#### Stored data

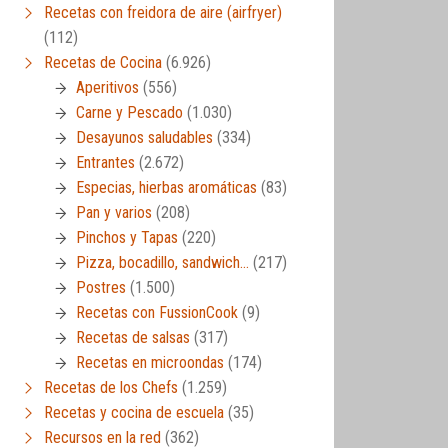
Recetas con freidora de aire (airfryer)
(112)
Recetas de Cocina
(6.926)
Aperitivos
(556)
Carne y Pescado
(1.030)
Desayunos saludables
(334)
Entrantes
(2.672)
Especias, hierbas aromáticas
(83)
Pan y varios
(208)
Pinchos y Tapas
(220)
Pizza, bocadillo, sandwich…
(217)
Postres
(1.500)
Recetas con FussionCook
(9)
Recetas de salsas
(317)
Recetas en microondas
(174)
Recetas de los Chefs
(1.259)
Recetas y cocina de escuela
(35)
Recursos en la red
(362)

########

**What to produce:**
Without the pictures, restate all of the entries above verbatim.

**Answer section:**
Recetas con freidora de aire (airfryer)
(112)
Recetas de Cocina
(6.926)
Aperitivos
(556)
Carne y Pescado
(1.030)
Desayunos saludables
(334)
Entrantes
(2.672)
Especias, hierbas aromáticas
(83)
Pan y varios
(208)
Pinchos y Tapas
(220)
Pizza, bocadillo, sandwich…
(217)
Postres
(1.500)
Recetas con FussionCook
(9)
Recetas de salsas
(317)
Recetas en microondas
(174)
Recetas de los Chefs
(1.259)
Recetas y cocina de escuela
(35)
Recursos en la red
(362)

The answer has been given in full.